The issuing entity will continue to purchase government bonds for USD 942,000 million. The initiative seeks to encourage spending rather than saving.

In recent days, after several meetings, the Monetary Policy Committee (MPC) of the Bank of England approved maintaining interest rates at 0.1%. It may also set negative interest rates in the face of a crisis that growing unemployment has caused.

In August, the central bank studied the effectiveness of a possible adoption of negative rates. The issuing entity did this in light of the progressive decrease in rates in recent years, as it states in the document that they recently published.

Negative interest rates would theoretically discourage saving as individuals and organizations would not receive interest on the cash that they deposit in banks. Instead, they would have to pay these financial institutions to save. They would also have the option to receive money for borrowing.
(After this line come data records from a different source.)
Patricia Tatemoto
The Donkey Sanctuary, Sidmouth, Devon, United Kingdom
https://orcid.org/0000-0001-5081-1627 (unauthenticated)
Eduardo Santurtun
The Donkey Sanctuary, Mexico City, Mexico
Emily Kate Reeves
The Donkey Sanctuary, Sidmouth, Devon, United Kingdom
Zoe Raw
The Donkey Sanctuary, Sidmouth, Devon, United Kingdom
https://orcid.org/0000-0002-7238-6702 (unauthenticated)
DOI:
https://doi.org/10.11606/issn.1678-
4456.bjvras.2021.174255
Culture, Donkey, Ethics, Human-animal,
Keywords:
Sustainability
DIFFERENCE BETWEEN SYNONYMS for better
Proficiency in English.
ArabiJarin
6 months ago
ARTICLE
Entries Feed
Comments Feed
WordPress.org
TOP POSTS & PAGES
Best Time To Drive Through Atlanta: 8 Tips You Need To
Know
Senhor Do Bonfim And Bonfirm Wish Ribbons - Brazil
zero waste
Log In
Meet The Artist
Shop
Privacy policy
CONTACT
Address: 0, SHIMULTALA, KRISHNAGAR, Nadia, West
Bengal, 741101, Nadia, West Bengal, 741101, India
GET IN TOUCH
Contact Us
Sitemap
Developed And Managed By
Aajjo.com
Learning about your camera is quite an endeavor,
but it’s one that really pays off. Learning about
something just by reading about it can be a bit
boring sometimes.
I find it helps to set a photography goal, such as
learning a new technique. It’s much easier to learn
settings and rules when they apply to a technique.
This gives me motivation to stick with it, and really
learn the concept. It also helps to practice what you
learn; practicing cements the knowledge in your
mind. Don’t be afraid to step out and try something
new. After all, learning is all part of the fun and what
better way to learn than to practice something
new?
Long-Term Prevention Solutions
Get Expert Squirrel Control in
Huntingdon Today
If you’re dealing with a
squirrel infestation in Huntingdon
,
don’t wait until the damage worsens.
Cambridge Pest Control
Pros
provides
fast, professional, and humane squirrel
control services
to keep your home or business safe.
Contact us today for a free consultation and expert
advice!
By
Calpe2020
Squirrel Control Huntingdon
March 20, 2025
Current loans maintain the agreed interest rates at the time that users receive them, but negative rates would benefit those with variable rate loans. Only English banks take this precaution: the fine print in mortgage loan contracts states that rates cannot be less than zero. For this reason, the rate that they apply for existing variable rate loans, in case they adopt a negative rate, will effectively be zero.

However, the idea of negative interest rates seeks to encourage companies to borrow, invest, and grow, which would boost the economy that the current recession has hit. This is one of the worst financial collapses that have occurred in history.

Besides keeping interest rates at 0.1% and holding the unusual option of negative interest rates on the table, the Bank of England will keep its government bond and corporate bond purchase program. Total purchases remain unchanged at GBP 745 billion, which is equivalent to about USD 942 billion.

The document notes that the funding for these acquisitions comes from “the issuance of central bank reserves,” which is equivalent to the printing of inorganic money. If market conditions deteriorate again, the issuing entity indicates that it would “increase the pace of purchases to ensure the effective transmission of the monetary policy.”

This provision by the Bank of England has similarities, with both the monetary policy of the US Federal Reserve (the FED) and the latest actions by the European Central Bank since they are facing the crisis by increasing public debt. For the current US fiscal year, which ends on September 30th, the public debt may exceed the gross domestic product.

The global health crisis that the COVID-19 pandemic has caused affected the economy worldwide. On March 12th, all markets dropped, including those of Bitcoin and other cryptocurrencies. Despite recent fluctuations in its price, Pioneering cryptocurrency has maintained a 52% return since the beginning of 2020, and a 128% recovery compared to the collapse in mid-March. At the time of writing this article, Bitcoin is trading at USD 10,907, according to data from Messari.